Exercise requirements:
Your answer should be every line from the records that contains "elementi".

(Saved entries)
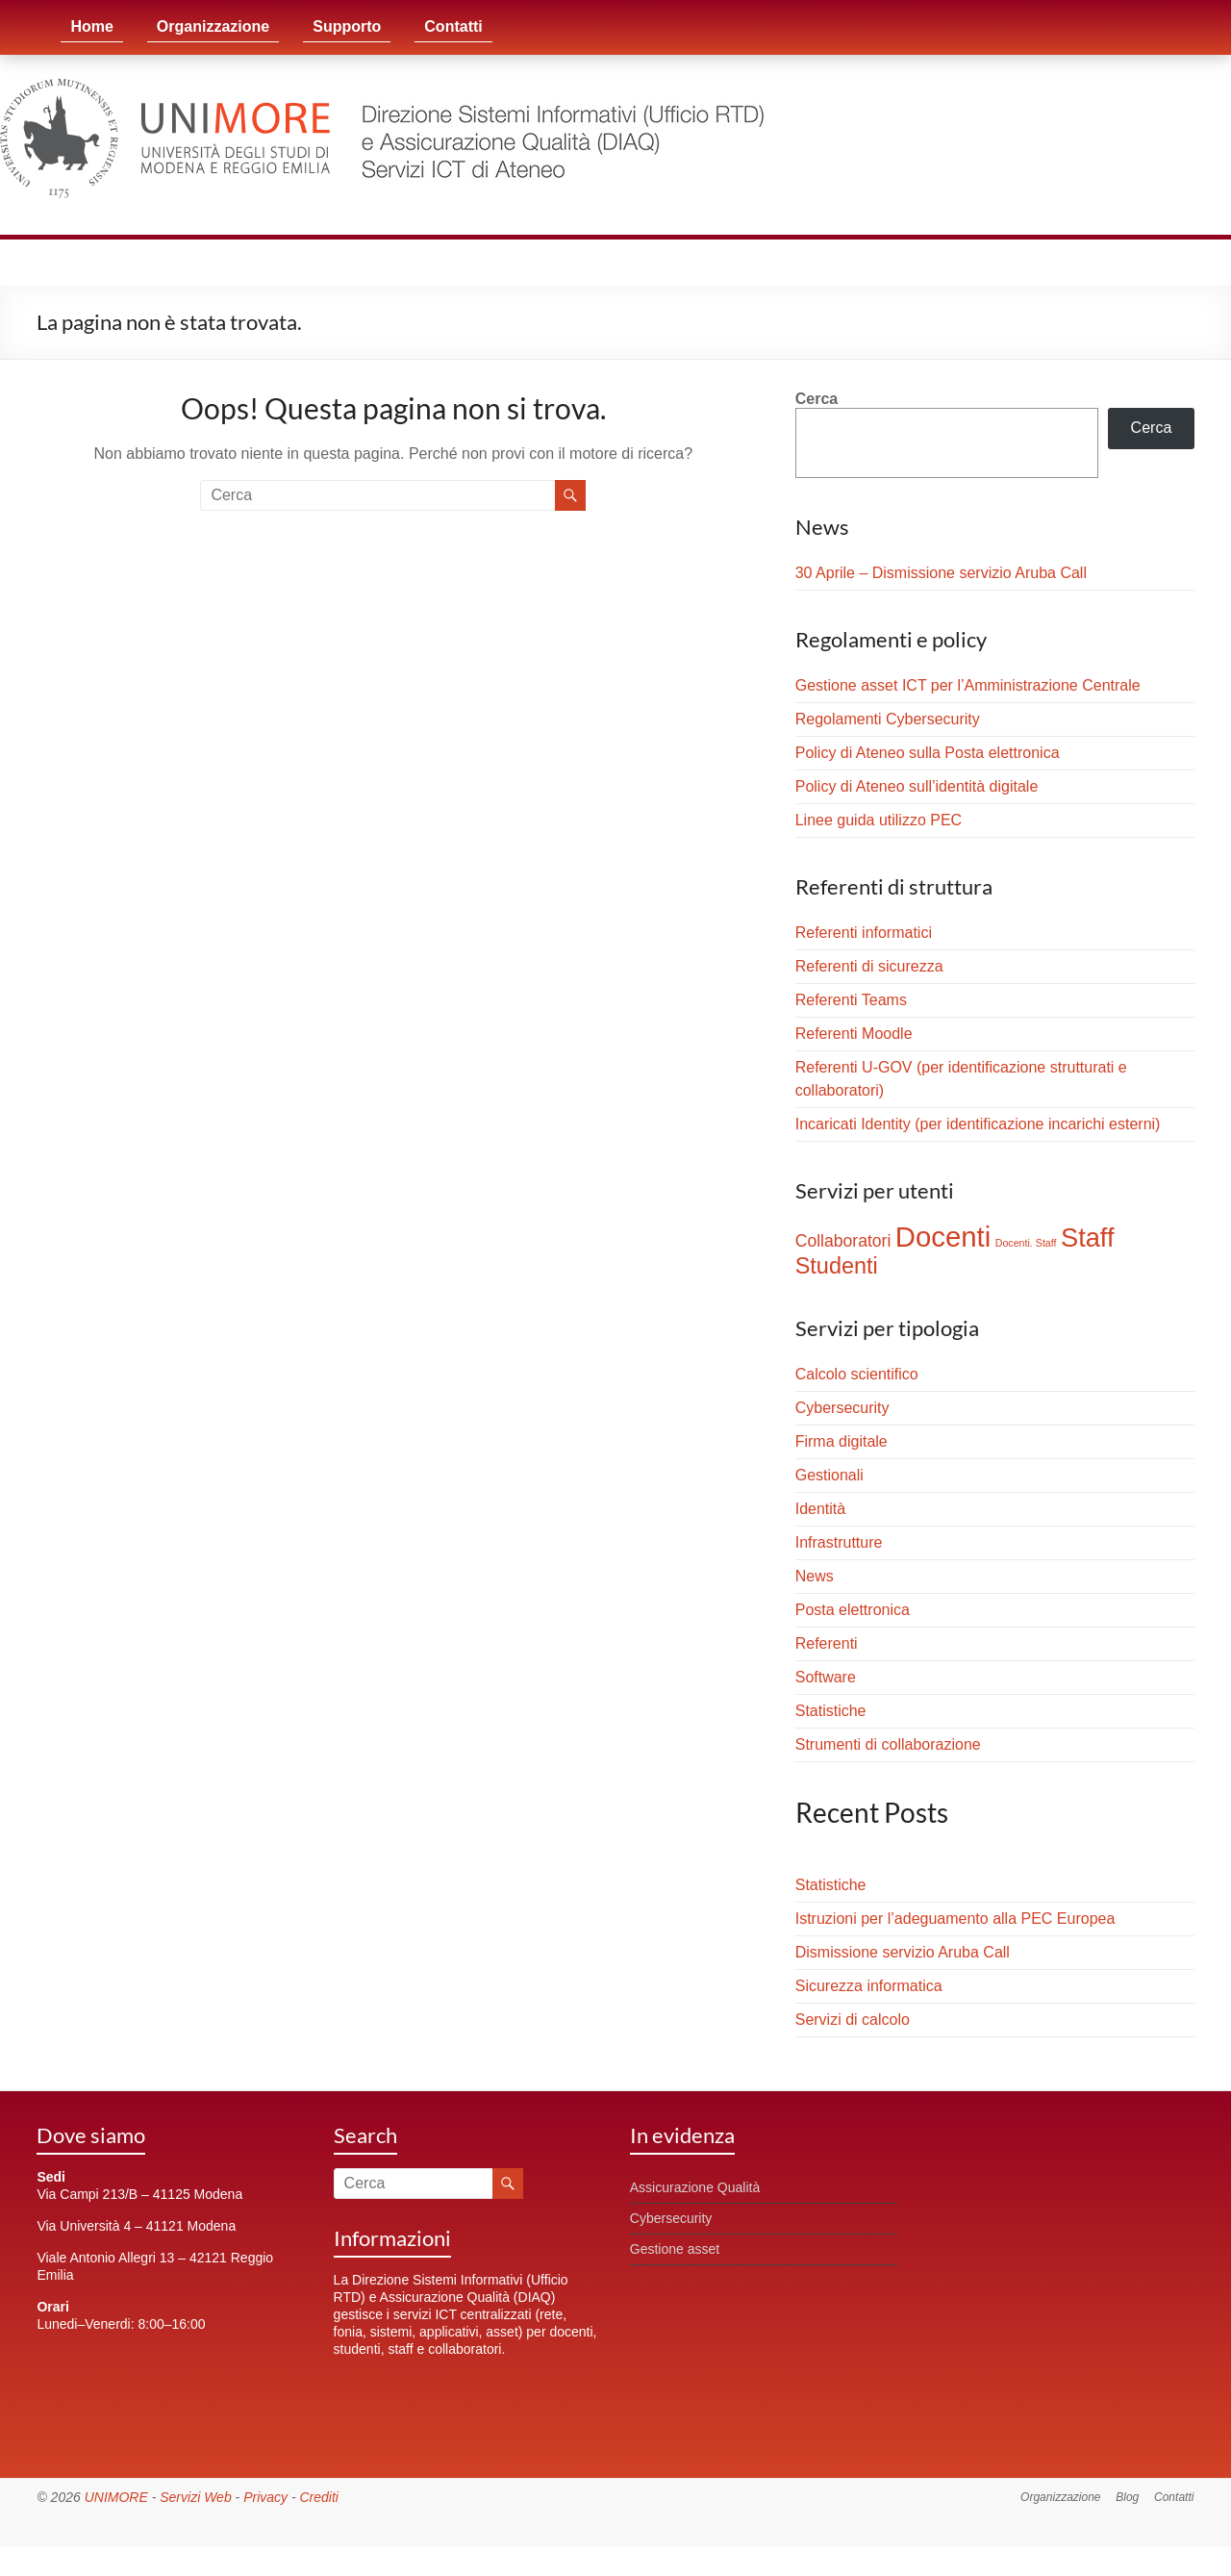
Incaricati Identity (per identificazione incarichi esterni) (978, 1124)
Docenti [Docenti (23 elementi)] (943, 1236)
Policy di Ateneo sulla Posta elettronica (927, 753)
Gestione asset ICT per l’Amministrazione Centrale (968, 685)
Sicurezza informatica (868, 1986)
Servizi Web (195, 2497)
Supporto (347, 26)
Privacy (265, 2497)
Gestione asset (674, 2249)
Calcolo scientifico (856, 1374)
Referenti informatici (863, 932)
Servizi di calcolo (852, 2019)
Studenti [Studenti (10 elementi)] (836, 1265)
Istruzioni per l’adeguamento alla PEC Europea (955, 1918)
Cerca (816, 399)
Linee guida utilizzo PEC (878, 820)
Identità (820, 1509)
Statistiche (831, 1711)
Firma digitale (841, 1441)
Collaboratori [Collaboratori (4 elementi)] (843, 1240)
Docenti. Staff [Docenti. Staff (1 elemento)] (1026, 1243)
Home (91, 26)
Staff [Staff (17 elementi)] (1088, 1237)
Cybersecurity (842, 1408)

Task output:
Docenti [Docenti (23 elementi)] (943, 1236)
Studenti [Studenti (10 elementi)] (836, 1265)
Collaboratori [Collaboratori (4 elementi)] (843, 1240)
Staff [Staff (17 elementi)] (1088, 1237)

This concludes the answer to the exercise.